HandBrake is no longer limited to DVDs: it will now accept practically any type of video as a source. This massive enhancement was achieved by tapping into the power of libavcodec and libavformat from the FFmpeg project.

I agree with Michael Tsai: Handbrake is the easiest way I know to convert video (especially from DVDs) for use on iPhones, iPods, and non-hacked Apple TVs. (Via Mat Lu.)

Kara Swisher: Twitter Rejects Acquisition Offer From Facebook 

She reports that Facebook offered to acquire Twitter for $500 million in Facebook stock, but the Twitter board (wisely) wanted cash. I’m not sure I’d sell a sandwich in exchange for Facebook stock.

iPhone Developer Paying for Five-Star App Store Reviews Via Mechanical Turk 

Brian X. Chen:

The developer of Santa Live, a jokey iPhone app for kids, appears to have posted a listing on Amazon’s Mechanical Turk offering to pay $4 for the highest-rated reviews on Apple’s iPhone App Store. “So for this hit, all you have to do is download the application ($1.99) and then leave a 5 star review for the app in iTunes or the App Store,” said the posting, which has now been taken down, but is preserved here by a screenshot taken by “Techtistic”, a reader of The Unofficial Apple Weblog.

The developer’s name is Adam Majewski. I saw a similar request that Majewski posted to Mechanical Turk on November 14, where he was offering only $2 (just one penny more than the cost of the app) and only asked for the app to be downloaded and reviewed, without specifying that the review be positive.

TaskPaper 2.0 

Major update to Hog Bay Software’s $30 list-based task manager. I’m not sure what to make of it. I like that it’s quite a bit simpler than OmniOutliner (and miles simpler than OmniFocus), and I like that it’s less structured than Things.
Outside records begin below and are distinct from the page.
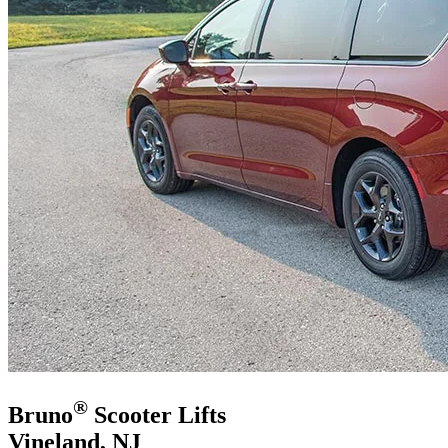
®
Bruno
Scooter Lifts
Vineland, NJ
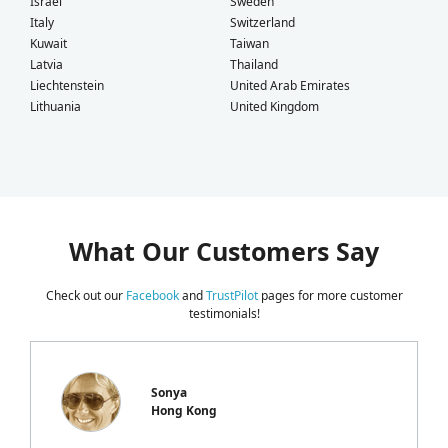
Israel
Sweden
Italy
Switzerland
Kuwait
Taiwan
Latvia
Thailand
Liechtenstein
United Arab Emirates
Lithuania
United Kingdom
What Our Customers Say
Check out our
Facebook
and
TrustPilot
pages for more customer
testimonials!
Sonya
Hong Kong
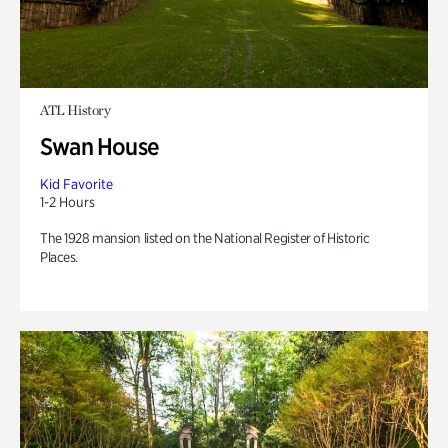
ATL History
Swan House
Kid Favorite
1-2 Hours
The 1928 mansion listed on the National Register of Historic
Places.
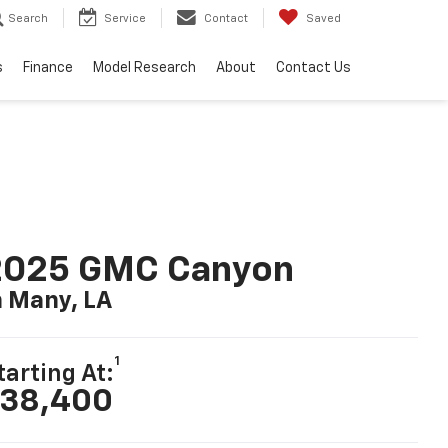
Search
Service
Contact
Saved
s
Finance
Model Research
About
Contact Us
2025 GMC Canyon
n Many, LA
1
tarting At:
38,400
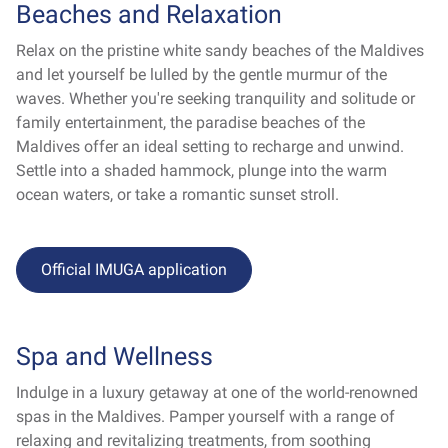
Beaches and Relaxation
Relax on the pristine white sandy beaches of the Maldives
and let yourself be lulled by the gentle murmur of the
waves. Whether you're seeking tranquility and solitude or
family entertainment, the paradise beaches of the
Maldives offer an ideal setting to recharge and unwind.
Settle into a shaded hammock, plunge into the warm
ocean waters, or take a romantic sunset stroll.
Official IMUGA application
Spa and Wellness
Indulge in a luxury getaway at one of the world-renowned
spas in the Maldives. Pamper yourself with a range of
relaxing and revitalizing treatments, from soothing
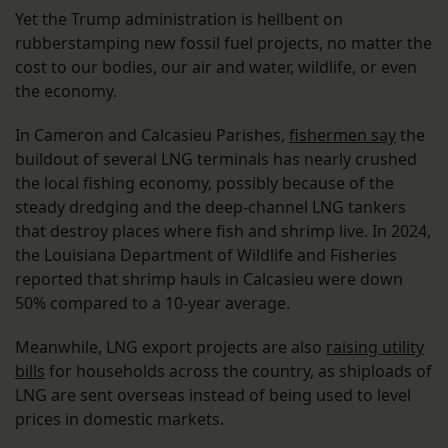
Yet the Trump administration is hellbent on
rubberstamping new fossil fuel projects, no matter the
cost to our bodies, our air and water, wildlife, or even
the economy.
In Cameron and Calcasieu Parishes,
fishermen say
the
buildout of several LNG terminals has nearly crushed
the local fishing economy, possibly because of the
steady dredging and the deep-channel LNG tankers
that destroy places where fish and shrimp live. In 2024,
the Louisiana Department of Wildlife and Fisheries
reported that shrimp hauls in Calcasieu were down
50% compared to a 10-year average.
Meanwhile, LNG export projects are also
raising utility
bills
for households across the country, as shiploads of
LNG are sent overseas instead of being used to level
prices in domestic markets.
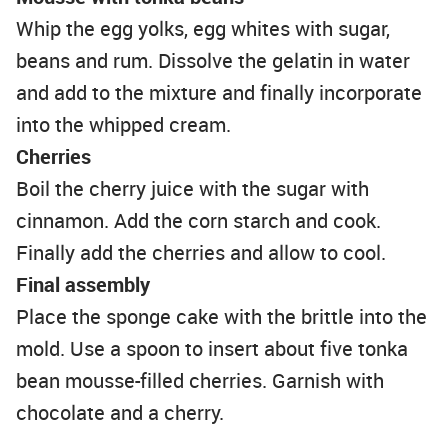
Whip the egg yolks, egg whites with sugar,
beans and rum. Dissolve the gelatin in water
and add to the mixture and finally incorporate
into the whipped cream.
Cherries
Boil the cherry juice with the sugar with
cinnamon. Add the corn starch and cook.
Finally add the cherries and allow to cool.
Final
assembly
Place the sponge cake with the brittle into the
mold. Use a spoon to insert about five tonka
bean mousse-filled cherries. Garnish with
chocolate and a cherry.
But it feels like an outliner without outlining features. I don’t think a task manager needs to be hierarchical, but if it is hierarchical (that is, if tasks can have sub-tasks, and sub-tasks can have sub-sub-tasks, etc.) then I expect to be able to fold and unfold sections of the hierarchy with disclosure triangles. TaskPaper doesn’t do that, other than allowing you to hoist (in outlining terms) a top-level project.

Definitely worth a look, especially if you’re not entirely satisfied with whatever you’re using now for task management.